Bush cited China's leading involvement in talks on North Korea's nuclear program and its arranging a meeting between the United States and Myanmar in China as signs that Beijing may be open to changing its stance on Myanmar.

She did not express the same hope about Russia, which along with China is a permanent member of the U.N. Security Council.

Long-standing U.S. sanctions against Myanmar are mainly "symbolic" because there is not a major economic relationship between the two countries, so it was important to get China, Russia and India involved in efforts to pressure Myanmar, Bush said.

"That is the question, what can we really get this regime to do?" she said. "As far as we can tell they thumb their nose at the rest of the world, but that doesn't mean the rest of the world shouldn't continue to speak out about the issue."
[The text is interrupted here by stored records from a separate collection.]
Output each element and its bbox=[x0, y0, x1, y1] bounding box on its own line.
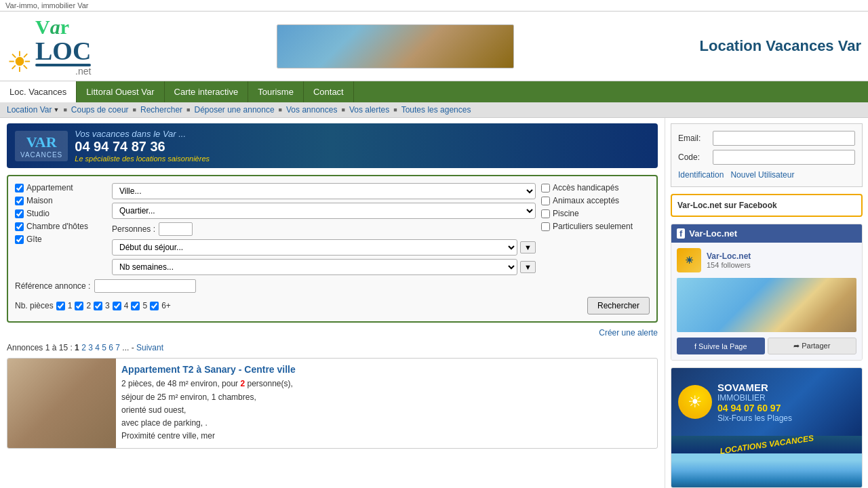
chambre-hotes-checkbox[interactable] bbox=[15, 222, 24, 231]
banner-tagline: Vos vacances dans le Var ... bbox=[75, 129, 650, 139]
nav-item-littoral[interactable]: Littoral Ouest Var bbox=[77, 81, 164, 102]
quartier-select[interactable]: Quartier... bbox=[112, 203, 536, 219]
reference-label: Référence annonce : bbox=[15, 281, 90, 291]
subnav-deposer[interactable]: Déposer une annonce bbox=[195, 105, 275, 115]
listing-persons-link[interactable]: 2 bbox=[240, 379, 245, 388]
checkbox-maison[interactable]: Maison bbox=[15, 196, 106, 205]
debut-sejour-calendar-btn[interactable]: ▼ bbox=[520, 241, 536, 253]
acces-handicapes-checkbox[interactable] bbox=[541, 184, 550, 192]
nb-semaines-arrow-btn[interactable]: ▼ bbox=[520, 261, 536, 273]
nb-semaines-select[interactable]: Nb semaines... bbox=[112, 259, 517, 275]
reference-input[interactable] bbox=[94, 279, 196, 293]
pieces-4-label: 4 bbox=[124, 301, 129, 310]
top-bar: Var-immo, immobilier Var bbox=[0, 0, 868, 12]
pieces-5-checkbox[interactable] bbox=[131, 302, 140, 310]
pieces-4-checkbox[interactable] bbox=[113, 302, 121, 310]
gite-checkbox[interactable] bbox=[15, 235, 24, 244]
sovamer-tag-area: LOCATIONS VACANCES bbox=[671, 436, 862, 453]
page-link-1[interactable]: 1 bbox=[75, 343, 79, 352]
subnav-coups-de-coeur[interactable]: Coups de coeur bbox=[71, 105, 129, 115]
personnes-input[interactable] bbox=[159, 222, 193, 236]
checkbox-gite[interactable]: Gîte bbox=[15, 235, 106, 244]
pieces-3-label: 3 bbox=[105, 301, 110, 310]
fb-share-button[interactable]: ➦ Partager bbox=[768, 338, 857, 354]
appartement-checkbox[interactable] bbox=[15, 184, 24, 192]
checkbox-studio[interactable]: Studio bbox=[15, 209, 106, 218]
main-content: VAR VACANCES Vos vacances dans le Var ..… bbox=[0, 118, 868, 488]
email-label: Email: bbox=[678, 134, 709, 143]
page-link-3[interactable]: 3 bbox=[88, 343, 93, 352]
maison-checkbox[interactable] bbox=[15, 197, 24, 205]
fb-logo-icon: ☀ bbox=[677, 248, 701, 272]
subnav-vos-annonces[interactable]: Vos annonces bbox=[286, 105, 337, 115]
header: ☀ Var LOC .net Location Vacances Var bbox=[0, 12, 868, 81]
pieces-6plus-checkbox[interactable] bbox=[150, 302, 159, 310]
checkbox-chambre-hotes[interactable]: Chambre d'hôtes bbox=[15, 222, 106, 231]
topbar-text: Var-immo, immobilier Var bbox=[5, 1, 88, 9]
sovamer-name: SOVAMER bbox=[717, 382, 792, 393]
identification-link[interactable]: Identification bbox=[678, 170, 724, 180]
piscine-checkbox[interactable] bbox=[541, 209, 550, 218]
subnav-vos-alertes[interactable]: Vos alertes bbox=[349, 105, 389, 115]
nav-item-contact[interactable]: Contact bbox=[304, 81, 354, 102]
pieces-2-checkbox[interactable] bbox=[75, 302, 83, 310]
page-link-6[interactable]: 6 bbox=[108, 343, 113, 352]
studio-checkbox[interactable] bbox=[15, 209, 24, 218]
bullet-sep-5: ■ bbox=[341, 106, 344, 113]
listing-desc: 2 pièces, de 48 m² environ, pour 2 perso… bbox=[121, 378, 652, 443]
option-piscine[interactable]: Piscine bbox=[541, 209, 650, 218]
annonces-header: Annonces 1 à 15 : 1 2 3 4 5 6 7 ... - Su… bbox=[7, 343, 658, 352]
search-button[interactable]: Rechercher bbox=[587, 297, 650, 314]
facebook-box-title: Var-Loc.net sur Facebook bbox=[671, 194, 863, 217]
search-options-col: Accès handicapés Animaux acceptés Piscin… bbox=[541, 183, 650, 275]
banner-desc: Le spécialiste des locations saisonnière… bbox=[75, 155, 650, 163]
subnav-toutes-agences[interactable]: Toutes les agences bbox=[401, 105, 471, 115]
fb-followers: 154 followers bbox=[707, 261, 751, 269]
sovamer-city: Six-Fours les Plages bbox=[717, 413, 792, 423]
option-animaux[interactable]: Animaux acceptés bbox=[541, 196, 650, 205]
sovamer-subtitle: IMMOBILIER bbox=[717, 393, 792, 403]
sun-icon: ☀ bbox=[7, 48, 33, 77]
nav-item-loc-vacances[interactable]: Loc. Vacances bbox=[0, 81, 77, 102]
bullet-sep-3: ■ bbox=[186, 106, 190, 113]
header-photo bbox=[277, 24, 514, 68]
listing-photo bbox=[7, 359, 116, 448]
debut-sejour-select[interactable]: Début du séjour... bbox=[112, 239, 517, 256]
page-link-4[interactable]: 4 bbox=[95, 343, 100, 352]
subnav-location-var[interactable]: Location Var ▼ bbox=[7, 105, 59, 115]
code-input[interactable] bbox=[713, 150, 855, 165]
subnav-rechercher[interactable]: Rechercher bbox=[140, 105, 182, 115]
property-type-checkboxes: Appartement Maison Studio Chambre d'hôte… bbox=[15, 183, 106, 275]
fb-page-details: Var-Loc.net 154 followers bbox=[707, 251, 751, 269]
email-input[interactable] bbox=[713, 131, 855, 146]
nouvel-utilisateur-link[interactable]: Nouvel Utilisateur bbox=[730, 170, 794, 180]
page-link-7[interactable]: 7 bbox=[115, 343, 120, 352]
checkbox-appartement[interactable]: Appartement bbox=[15, 183, 106, 192]
pieces-1-checkbox[interactable] bbox=[56, 302, 65, 310]
listing-title[interactable]: Appartement T2 à Sanary - Centre ville bbox=[121, 364, 652, 375]
option-particuliers[interactable]: Particuliers seulement bbox=[541, 222, 650, 231]
ville-select[interactable]: Ville... bbox=[112, 183, 536, 199]
page-link-2[interactable]: 2 bbox=[81, 343, 86, 352]
right-panel: Email: Code: Identification Nouvel Utili… bbox=[665, 118, 868, 488]
sovamer-logo-icon: ☀ bbox=[678, 385, 712, 419]
banner-text: Vos vacances dans le Var ... 04 94 74 87… bbox=[75, 129, 650, 163]
option-acces-handicapes[interactable]: Accès handicapés bbox=[541, 183, 650, 192]
nav-bar: Loc. Vacances Littoral Ouest Var Carte i… bbox=[0, 81, 868, 102]
page-link-5[interactable]: 5 bbox=[102, 343, 106, 352]
fb-follow-button[interactable]: f Suivre la Page bbox=[677, 338, 765, 354]
pieces-3-checkbox[interactable] bbox=[94, 302, 102, 310]
login-links: Identification Nouvel Utilisateur bbox=[678, 170, 855, 180]
pieces-label: Nb. pièces bbox=[15, 301, 54, 310]
nav-item-carte[interactable]: Carte interactive bbox=[165, 81, 249, 102]
nav-item-tourisme[interactable]: Tourisme bbox=[248, 81, 304, 102]
next-link[interactable]: Suivant bbox=[136, 343, 163, 352]
search-selects-col: Ville... Quartier... Personnes : Début d… bbox=[112, 183, 536, 275]
animaux-checkbox[interactable] bbox=[541, 197, 550, 205]
particuliers-checkbox[interactable] bbox=[541, 222, 550, 231]
fb-widget-body: ☀ Var-Loc.net 154 followers f Suivre la … bbox=[671, 243, 862, 360]
sub-nav: Location Var ▼ ■ Coups de coeur ■ Recher… bbox=[0, 102, 868, 118]
left-panel: VAR VACANCES Vos vacances dans le Var ..… bbox=[0, 118, 665, 488]
create-alert-link[interactable]: Créer une alerte bbox=[7, 328, 658, 338]
fb-widget: f Var-Loc.net ☀ Var-Loc.net 154 follower… bbox=[671, 224, 863, 361]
She said one reason she became involved in the plight of political dissidents in Myanmar was the detention of Nobel laureate Aung San Suu Kyi, with whom she has not communicated.

The first lady said she was briefed several times by Ibrahim Gambari, the U.N. secretary-general's special adviser on Myanmar, most recently in June, and met members of the country's ethnic minority.

She did not see her increasingly public voice on Myanmar as a departure from her role as first lady, noting that she has traveled around the world without her husband including to the Middle East and Africa.

"I think this is sort of one of those myths that I was baking cookies and then they fell off the cookie sheet and I called Ban Ki-moon," she said.